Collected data
◆ ◆ ◆ ◆ ◆

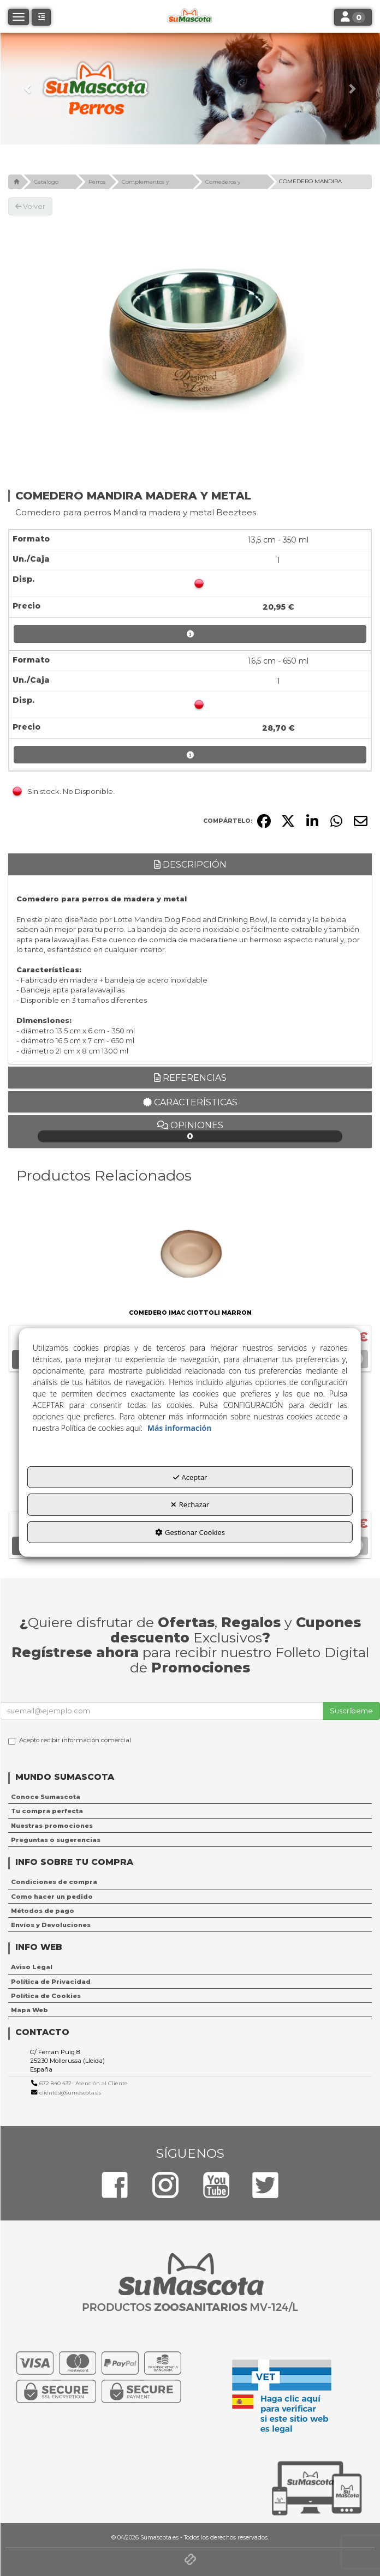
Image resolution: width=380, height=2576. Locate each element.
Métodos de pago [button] (42, 1911)
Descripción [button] (190, 864)
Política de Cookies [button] (46, 1996)
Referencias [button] (190, 1078)
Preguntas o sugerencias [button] (55, 1840)
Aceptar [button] (190, 1477)
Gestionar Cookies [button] (190, 1532)
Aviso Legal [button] (31, 1967)
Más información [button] (179, 1428)
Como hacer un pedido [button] (52, 1896)
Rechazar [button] (190, 1504)
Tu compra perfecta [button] (47, 1811)
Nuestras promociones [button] (52, 1825)
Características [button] (190, 1102)
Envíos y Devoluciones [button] (51, 1925)
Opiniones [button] (190, 1131)
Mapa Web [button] (29, 2010)
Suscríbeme (351, 1710)
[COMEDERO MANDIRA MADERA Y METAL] (190, 340)
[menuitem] (190, 1797)
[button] (28, 89)
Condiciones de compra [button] (54, 1882)
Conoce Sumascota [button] (45, 1797)
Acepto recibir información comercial (69, 1740)
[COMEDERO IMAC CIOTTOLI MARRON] (190, 1251)
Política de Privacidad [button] (51, 1981)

◆ ◆ ◆ ◆ ◆

■ **Task prompt**
Print the line containing "[button] (28, 89)" and every line after it to the end of the records above, exactly as written, and nothing else.

■ **Task output**
[button] (28, 89)
Condiciones de compra [button] (54, 1882)
Conoce Sumascota [button] (45, 1797)
Acepto recibir información comercial (69, 1740)
[COMEDERO IMAC CIOTTOLI MARRON] (190, 1251)
Política de Privacidad [button] (51, 1981)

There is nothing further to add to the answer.